Aave, the decentralized finance protocol, has filed an emergency motion in a New York court to vacate a restraining notice that would block Arbitrum DAO from transferring 30,766 Ether to the victims of the Kelp DAO exploit. Gerstein Harrow LLP served the notice on Arbitrum DAO last Friday, claiming its clients hold default judgments against North Korea worth about $877 million and that the Kelp hacker group had possession of the stolen tokens, giving a legal claim over the Ether. Aave contends that theft does not confer ownership and argues that North Korea is only suspected to be involved, calling the notice “logically and legally incoherent.”

Meanwhile, Arbitrum DAO has been voting on whether to release the Ether to support DeFi United, an industry-wide coordination effort aiming to restore rsETH holders and backing after the roughly $292 million Kelp DAO hack on April 18. The voting window closes on May 7, with the outcome shaping how the DeFi ecosystem responds to the incident.

Key takeaways

  • Aave filed an emergency motion to vacate a restraining notice intended to stop Arbitrum DAO from moving 30,766 ETH to Kelp exploit victims, arguing the claim rests on disputed ownership and questionable attribution to North Korea.
  • The restraining order stems from Gerstein Harrow’s assertion that its clients hold default judgments against North Korea amounting to roughly $877 million tied to the incident.
  • Arbitrum DAO’s vote to unfreeze the Ether is part of a broader effort, DeFi United, to make rsETH whole and restore the token’s backing after the April hack.
  • Aave warns that delays could inflict “irreparable harm” on users and the broader DeFi ecosystem, potentially destabilizing collateral arrangements tied to immobilized assets.
  • Gerstein Harrow has pursued similar recoveries in the past, including funds linked to the 2023 Heco Bridge hack and the 2025 Bybit exploit, setting a legal backdrop that readers should watch for in upcoming court actions.

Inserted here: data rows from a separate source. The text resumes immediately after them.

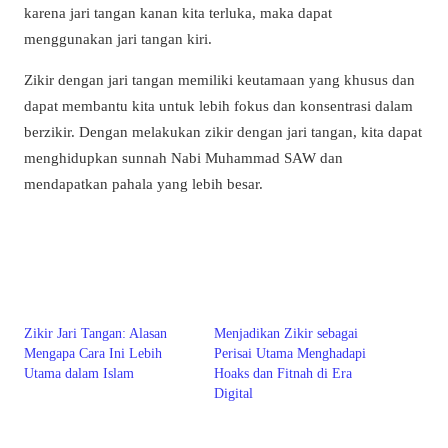
karena jari tangan kanan kita terluka, maka dapat
menggunakan jari tangan kiri.
Zikir dengan jari tangan memiliki keutamaan yang khusus dan
dapat membantu kita untuk lebih fokus dan konsentrasi dalam
berzikir. Dengan melakukan zikir dengan jari tangan, kita dapat
menghidupkan sunnah Nabi Muhammad SAW dan
mendapatkan pahala yang lebih besar.
Zikir Jari Tangan: Alasan
Menjadikan Zikir sebagai
Mengapa Cara Ini Lebih
Perisai Utama Menghadapi
Utama dalam Islam
Hoaks dan Fitnah di Era
Digital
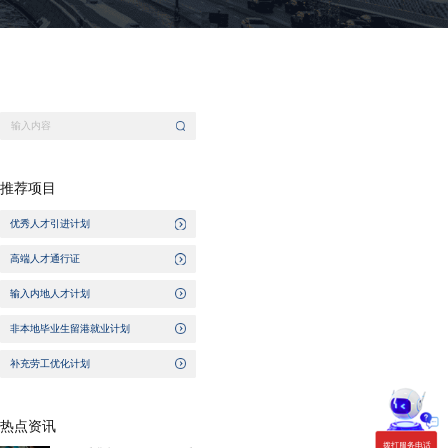
推荐项目
优秀人才引进计划
高端人才通行证
输入内地人才计划
非本地毕业生留港就业计划
补充劳工优化计划
热点资讯
拨打服务电话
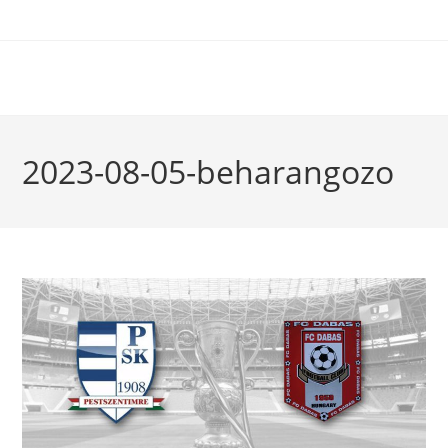
2023-08-05-beharangozo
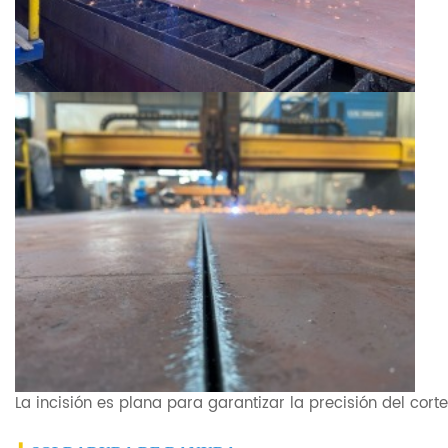
La incisión es plana para garantizar la precisión del cort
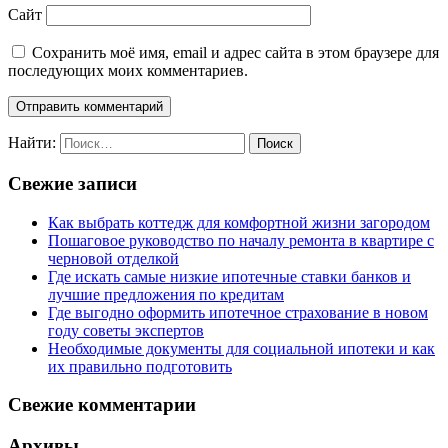
Сайт
Сохранить моё имя, email и адрес сайта в этом браузере для
последующих моих комментариев.
Найти:
Свежие записи
Как выбрать коттедж для комфортной жизни загородом
Пошаговое руководство по началу ремонта в квартире с
черновой отделкой
Где искать самые низкие ипотечные ставки банков и
лучшие предложения по кредитам
Где выгодно оформить ипотечное страхование в новом
году советы экспертов
Необходимые документы для социальной ипотеки и как
их правильно подготовить
Свежие комментарии
Архивы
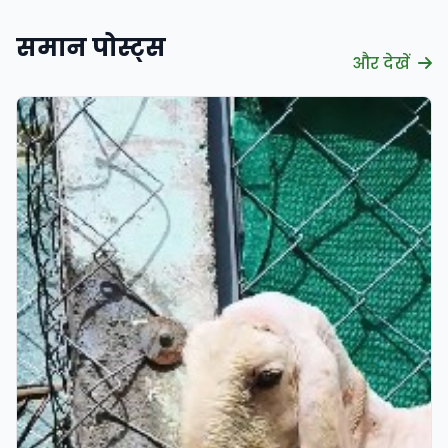
समान पोस्ट्स
और देखें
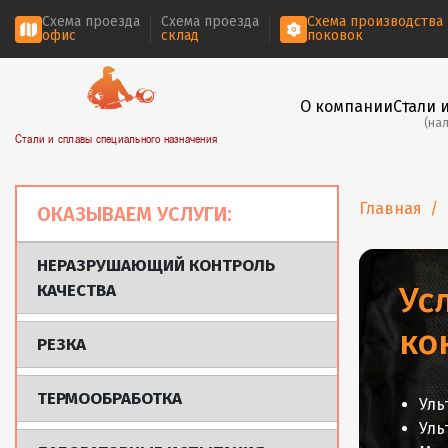
Схема проезда
Схема проезда
Схема производства
офис
склад
поковок
О компании
Стали 
(на
Стали и сплавы специального назначения
Главная
ОКАЗЫВАЕМ УСЛУГИ:
НЕРАЗРУШАЮЩИЙ КОНТРОЛЬ
Ус
КАЧЕСТВА
ко
РЕЗКА
ТЕРМООБРАБОТКА
Уль
Уль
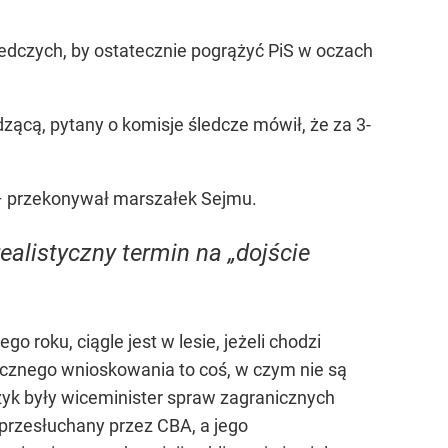
 śledczych, by ostatecznie pogrążyć PiS w oczach
zącą, pytany o komisje śledcze mówił, że za 3-
 – przekonywał marszałek Sejmu.
ealistyczny termin na „dojście
 roku, ciągle jest w lesie, jeżeli chodzi
ogicznego wnioskowania to coś, w czym nie są
yk były wiceminister spraw zagranicznych
 przesłuchany przez CBA, a jego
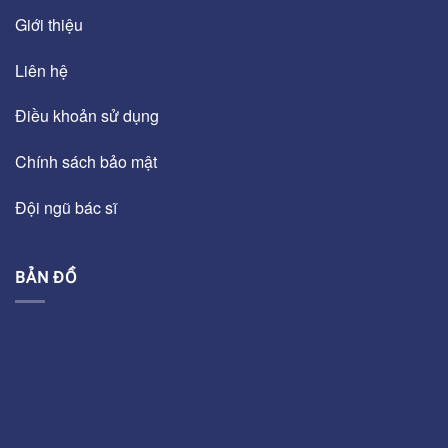
Giới thiệu
Liên hệ
Điều khoản sử dụng
Chính sách bảo mật
Đội ngũ bác sĩ
BẢN ĐỒ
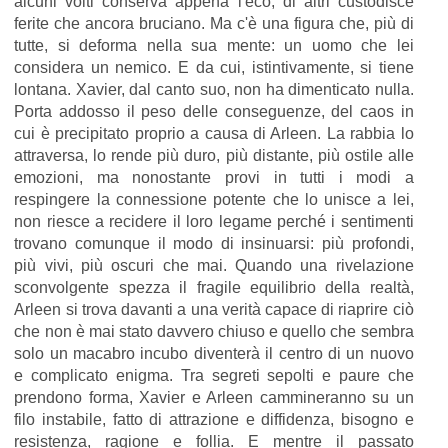
alcuni volti conserva appena l'eco, di altri custodisce
ferite che ancora bruciano. Ma c'è una figura che, più di
tutte, si deforma nella sua mente: un uomo che lei
considera un nemico. E da cui, istintivamente, si tiene
lontana. Xavier, dal canto suo, non ha dimenticato nulla.
Porta addosso il peso delle conseguenze, del caos in
cui è precipitato proprio a causa di Arleen. La rabbia lo
attraversa, lo rende più duro, più distante, più ostile alle
emozioni, ma nonostante provi in tutti i modi a
respingere la connessione potente che lo unisce a lei,
non riesce a recidere il loro legame perché i sentimenti
trovano comunque il modo di insinuarsi: più profondi,
più vivi, più oscuri che mai. Quando una rivelazione
sconvolgente spezza il fragile equilibrio della realtà,
Arleen si trova davanti a una verità capace di riaprire ciò
che non è mai stato davvero chiuso e quello che sembra
solo un macabro incubo diventerà il centro di un nuovo
e complicato enigma. Tra segreti sepolti e paure che
prendono forma, Xavier e Arleen cammineranno su un
filo instabile, fatto di attrazione e diffidenza, bisogno e
resistenza, ragione e follia. E mentre il passato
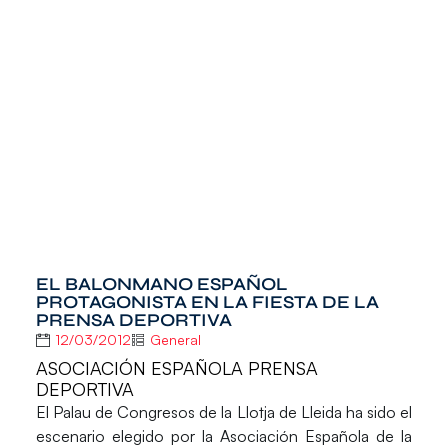
EL BALONMANO ESPAÑOL
PROTAGONISTA EN LA FIESTA DE LA
PRENSA DEPORTIVA
12/03/2012
General
ASOCIACIÓN ESPAÑOLA PRENSA
DEPORTIVA
El Palau de Congresos de la Llotja de Lleida ha sido el
escenario elegido por la Asociación Española de la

Aave challenges restraining orders as it seeks to protect users

In its emergency motion, Aave argues that the court should vacate the restraining notice because the alleged ownership transfer does not follow the legal logic of property rights. The motion contends that a thief cannot lawfully convert stolen assets into property that can be restrained or redirected by a third party, especially when the rightful ownership remains with the protocol’s users who were harmed during the exploit on April 18, 2026.

Another core contention is that North Korea is only suspected of involvement, and the claim that the thief’s acts automatically confer legitimate ownership is inconsistent with established principles of property and criminal law. Aave’s lawyers describe the claim as “defies logic, common sense and the law,” noting that the immobilized Ether belongs to Arbitrum DAO’s user base, not to any state actor or the alleged hacker group.

The emergency motion also raises concerns that allowing the restraining notice to stand could deter future recovery efforts for North Korea–related hacks by inviting additional legal challenges to recover funds. Aave warns that delays in unfreezing assets could hamper the protocol’s ability to restore value for users who relied on rsETH and other DeFi positions that may incorporate those assets as collateral. If the assets remain frozen, the firm argues, the broader DeFi ecosystem could face cascading collateral and liquidity issues that cannot be cured by damages alone.

The move comes as Aave seeks to ensure that a court decision—whichever way it rulings—does not set a precedent that could complicate future asset-recovery efforts across DeFi. If the court does not immediately vacate the notice, Aave has asked for a bond—reportedly $300 million—to sustain the restraining order until a ruling is reached.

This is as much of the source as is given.